Let's see who will put the MLB's decision to allow nicknames on jerseys for one weekend to good use
In the ever-evolving sports landscape, we are beginning to see more leagues willing to adapt with the times, change the old guard, cater to the millennials, if you will.
NFL Commissioner Roger Goodell is lightening up on touchdown celebrations, the NHL adopted an increasingly annoying replay system just two years ago. Hell, even the USGA is making changes!
Then there is the MLB, widely regarded as our "national pastime," and thus still stuck in the 1960s. But Rob Manfred, commissioner since 2015, is working to change that. A few rules tweaks are already in place, and the latest move involves an ease up on uniform rules. For one weekend in August called Players Weekend, the players will be allowed to put nicknames on the back of their jerseys, XFL-style. They will also be permitted to wear fluorescent-colored shoes and personalize a patch paying tribute to someone instrumental in their development.

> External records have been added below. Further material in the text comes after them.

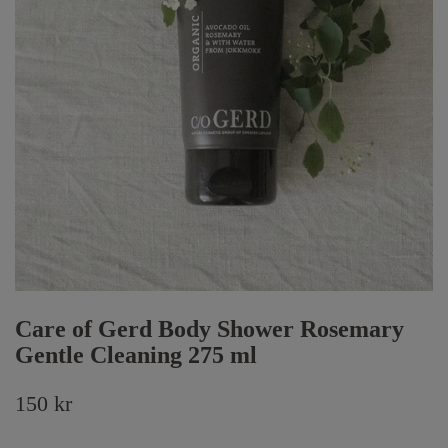
Care of Gerd Body Shower Rosemary
Gentle Cleaning 275 ml
150 kr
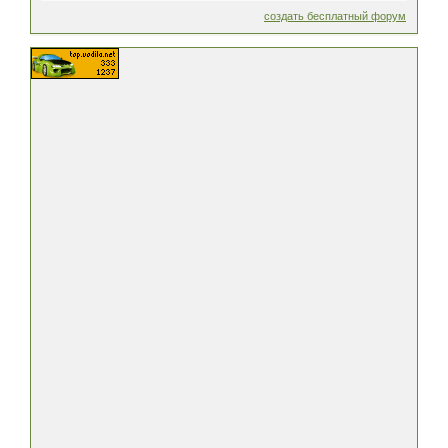
создать бесплатный форум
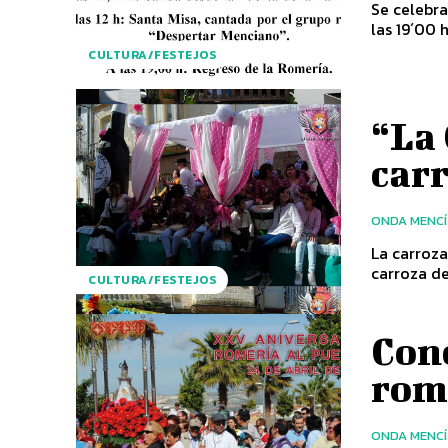
Se celebra
las 19´00 h
CULTURA/FESTEJOS
“La 
carr
ONDA MENC
La carroza
carroza de
CULTURA/FESTEJOS
Conc
rom
ONDA MENC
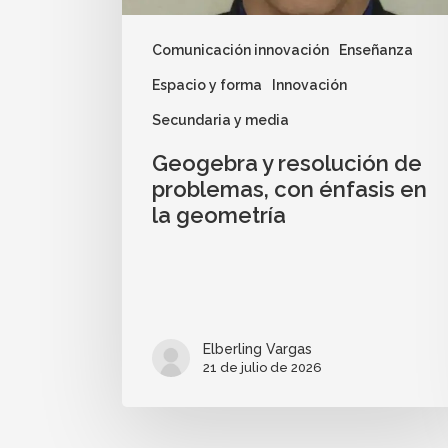
Comunicación innovación
Enseñanza
Espacio y forma
Innovación
Secundaria y media
Geogebra y resolución de
problemas, con énfasis en
la geometría
Elberling Vargas
21 de julio de 2026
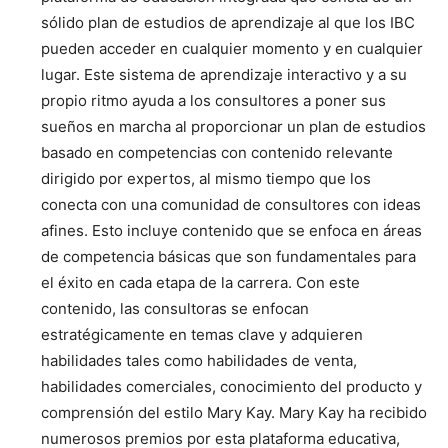
sólido plan de estudios de aprendizaje al que los IBC
pueden acceder en cualquier momento y en cualquier
lugar. Este sistema de aprendizaje interactivo y a su
propio ritmo ayuda a los consultores a poner sus
sueños en marcha al proporcionar un plan de estudios
basado en competencias con contenido relevante
dirigido por expertos, al mismo tiempo que los
conecta con una comunidad de consultores con ideas
afines. Esto incluye contenido que se enfoca en áreas
de competencia básicas que son fundamentales para
el éxito en cada etapa de la carrera. Con este
contenido, las consultoras se enfocan
estratégicamente en temas clave y adquieren
habilidades tales como habilidades de venta,
habilidades comerciales, conocimiento del producto y
comprensión del estilo Mary Kay. Mary Kay ha recibido
numerosos premios por esta plataforma educativa,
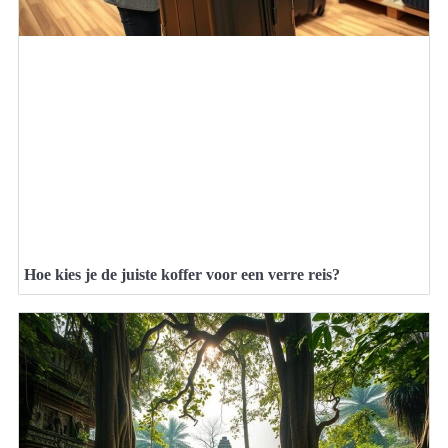
Hoe kies je de juiste koffer voor een verre reis?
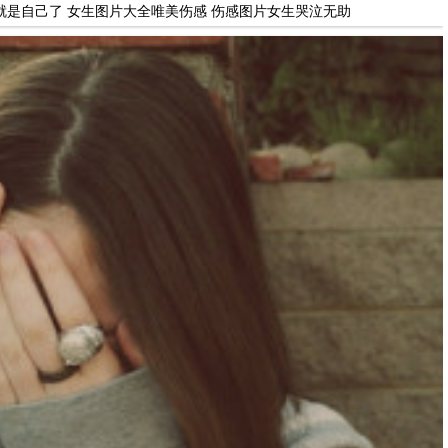
就是自己了 女生图片大全唯美伤感 伤感图片女生哭泣无助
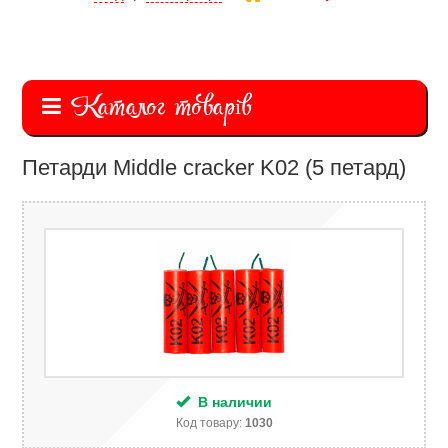
Каталог товарів
Петарди Middle cracker K02 (5 петард)
В наличии
Код товару:
1030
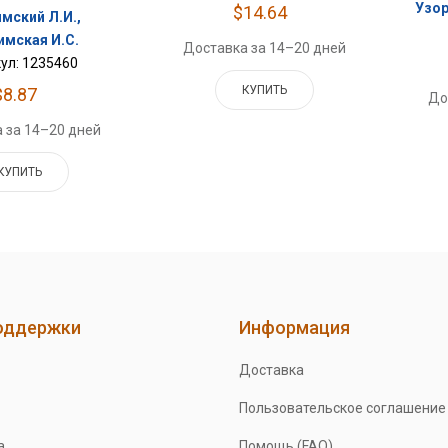
Узор
$14.64
мский Л.И.,
имская И.С.
Доставка за 14–20 дней
ул: 1235460
КУПИТЬ
$8.87
До
 за 14–20 дней
КУПИТЬ
оддержки
Информация
Доставка
Пользовательское соглашение
а
Помощь (FAQ)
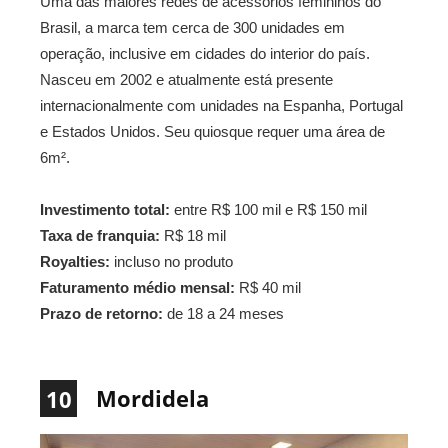
Uma das maiores redes de acessórios femininos do
Brasil, a marca tem cerca de 300 unidades em
operação, inclusive em cidades do interior do país.
Nasceu em 2002 e atualmente está presente
internacionalmente com unidades na Espanha, Portugal
e Estados Unidos. Seu quiosque requer uma área de
6m².
Investimento total:
entre R$ 100 mil e R$ 150 mil
Taxa de franquia:
R$ 18 mil
Royalties:
incluso no produto
Faturamento médio mensal:
R$ 40 mil
Prazo de retorno:
de 18 a 24 meses
Mordidela
10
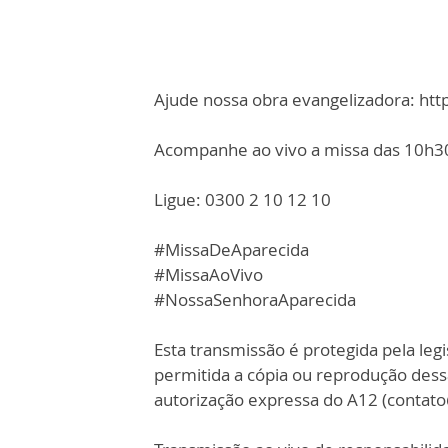
Ajude nossa obra evangelizadora: ht
Acompanhe ao vivo a missa das 10h30,
Ligue: 0300 2 10 12 10
#MissaDeAparecida
#MissaAoVivo
#NossaSenhoraAparecida
Esta transmissão é protegida pela legi
permitida a cópia ou reprodução des
autorização expressa do A12 (contat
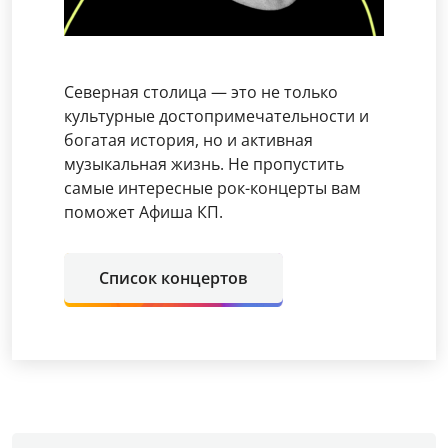
Северная столица — это не только
культурные достопримечательности и
богатая история, но и активная
музыкальная жизнь. Не пропустить
самые интересные рок-концерты вам
поможет Афиша КП.
Список концертов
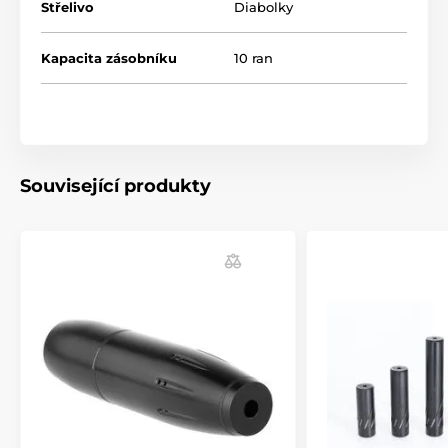
Střelivo
Diabolky
Kapacita zásobníku
10 ran
Související produkty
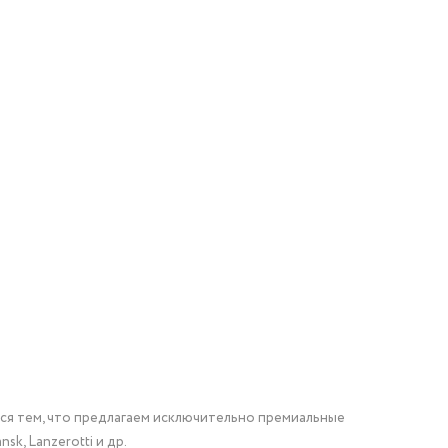
мся тем, что предлагаем исключительно премиальные
nsk, Lanzerotti и др.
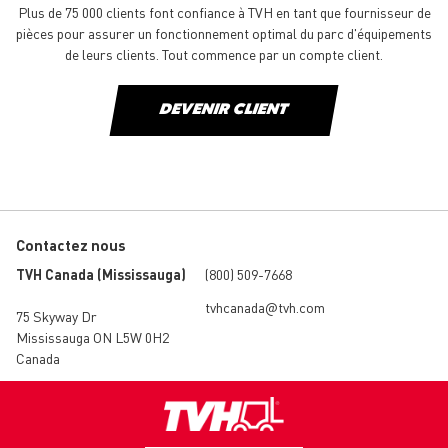
Plus de 75 000 clients font confiance à TVH en tant que fournisseur de
pièces pour assurer un fonctionnement optimal du parc d'équipements
de leurs clients. Tout commence par un compte client.
DEVENIR CLIENT
Contactez nous
TVH Canada (Mississauga)
(800) 509-7668
tvhcanada@tvh.com
75 Skyway Dr
Mississauga ON L5W 0H2
Canada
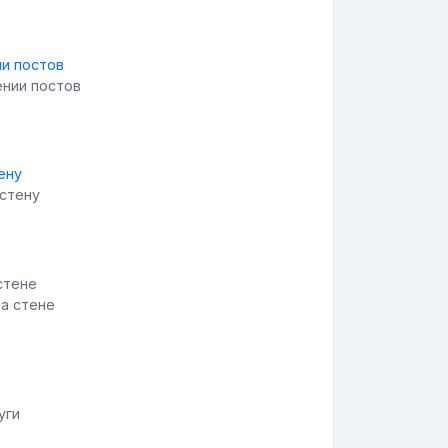
ении постов
 стену
на стене
уги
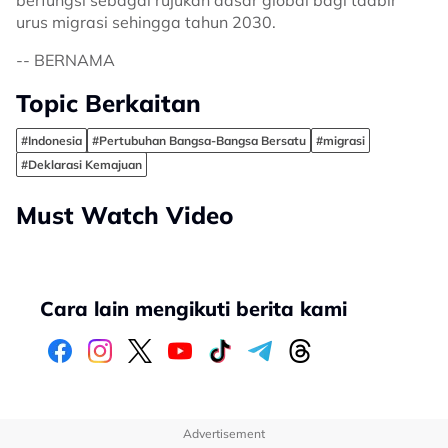
berfungsi sebagai rujukan dasar global bagi tadbir
urus migrasi sehingga tahun 2030.
-- BERNAMA
Topic Berkaitan
#Indonesia
#Pertubuhan Bangsa-Bangsa Bersatu
#migrasi
#Deklarasi Kemajuan
Must Watch Video
Cara lain mengikuti berita kami
Advertisement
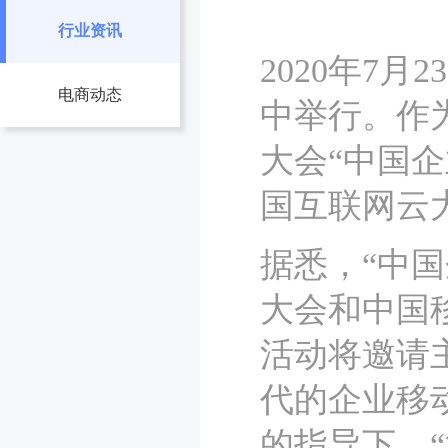
行业资讯
2020年7
电商动态
中举行。作
大会“中国企
国互联网云大
据悉，“中
大会和中国
活动将邀请
代的企业移
的指导下，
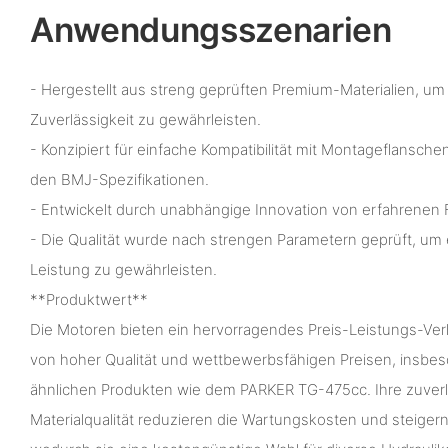
Anwendungsszenarien
- Hergestellt aus streng geprüften Premium-Materialien, um
Zuverlässigkeit zu gewährleisten.
- Konzipiert für einfache Kompatibilität mit Montageflansch
den BMJ-Spezifikationen.
- Entwickelt durch unabhängige Innovation von erfahrenen 
- Die Qualität wurde nach strengen Parametern geprüft, um 
Leistung zu gewährleisten.
**Produktwert**
Die Motoren bieten ein hervorragendes Preis-Leistungs-Verh
von hoher Qualität und wettbewerbsfähigen Preisen, insbes
ähnlichen Produkten wie dem PARKER TG-475cc. Ihre zuverl
Materialqualität reduzieren die Wartungskosten und steigern 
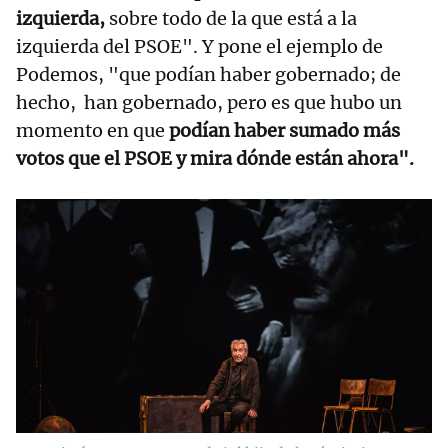
izquierda,
sobre todo de la que está a la
izquierda del PSOE". Y pone el ejemplo de
Podemos, "que podían haber gobernado; de
hecho, han gobernado, pero es que hubo un
momento en que
podían haber sumado más
votos que el PSOE y mira dónde están ahora".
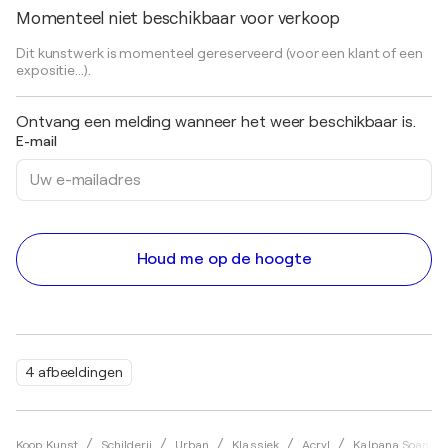
Momenteel niet beschikbaar voor verkoop
Dit kunstwerk is momenteel gereserveerd (voor een klant of een
expositie...).
Ontvang een melding wanneer het weer beschikbaar is.
E-mail
Houd me op de hoogte
4 afbeeldingen
Koop Kunst
Schilderij
Urban
Klassiek
Acryl
Kalpana Soanes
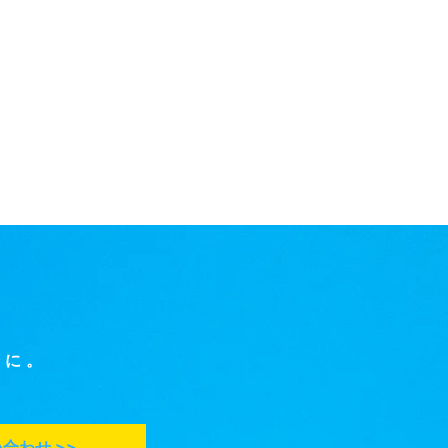
軽に。
合わせ >>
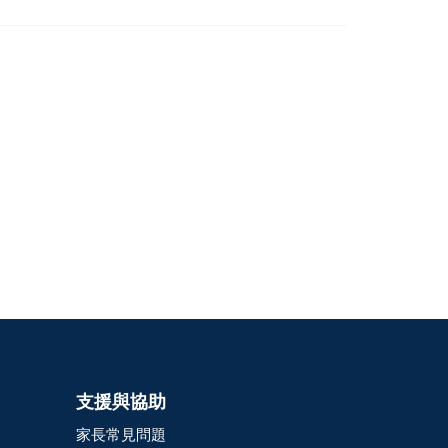
支援與協助
家長常見問題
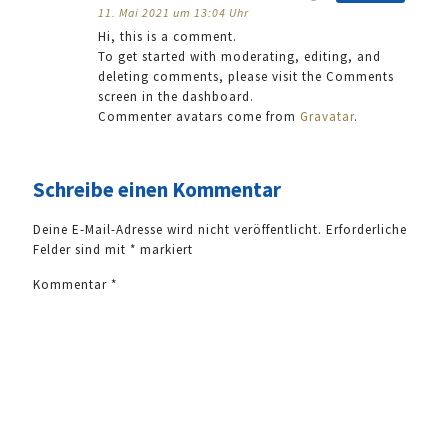
11. Mai 2021 um 13:04 Uhr
Hi, this is a comment.
To get started with moderating, editing, and
deleting comments, please visit the Comments
screen in the dashboard.
Commenter avatars come from
Gravatar
.
Schreibe einen Kommentar
Deine E-Mail-Adresse wird nicht veröffentlicht.
Erforderliche
Felder sind mit
*
markiert
Kommentar
*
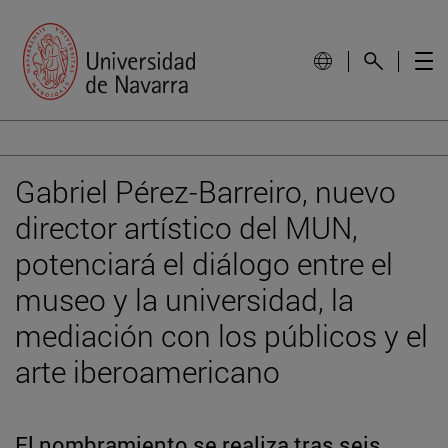
Gabriel Pérez-Barreiro, nuevo
director artístico del MUN,
potenciará el diálogo entre el
museo y la universidad, la
mediación con los públicos y el
arte iberoamericano
El nombramiento se realiza tras seis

The move is reminiscent of one the NBA tried in 2014, when the league allowed the Miami Heat and Brooklyn Nets to put the nicknames on the back of their jerseys during a game, and it produced these gems.
That got us wondering, who will put it to good use in the MLB on Players Weekend (Aug. 25-27)?
As of now, there isn't a better and more fitting nickname than Syndergaard's "Thor" in the entire league. The hair, the flame throwing arm, and, above all, the willingness to play the role. The only question is, will Thor be back to don the name on the jersey? The Mets pitcher is still on the mend, and would be sorely missed on the road in Washington that weekend.
Who wouldn't want to see Bautista crush a homer at home against the Twins, viciously flip his bat and start a fight while the back of his jersey says "Joey Bats"? I rest my case.
If you ask a Red Sox fan right now, they don't want to see the "Kung Fu Panda" on the diamond in any game, let alone a potentially crucial late season game at Fenway against the Orioles. But the Panda moniker is just too good to pass up.
Anytime you get nicknamed the King of something (LeBron James, Arnold Palmer), you're doing something right. "King Felix" Hernandez has earned that honor from the second he stepped on the mound as a 19-year-old, and it would look great on the back of his jersey if he gets the start in the Bronx against the Yankees on Players Weekend.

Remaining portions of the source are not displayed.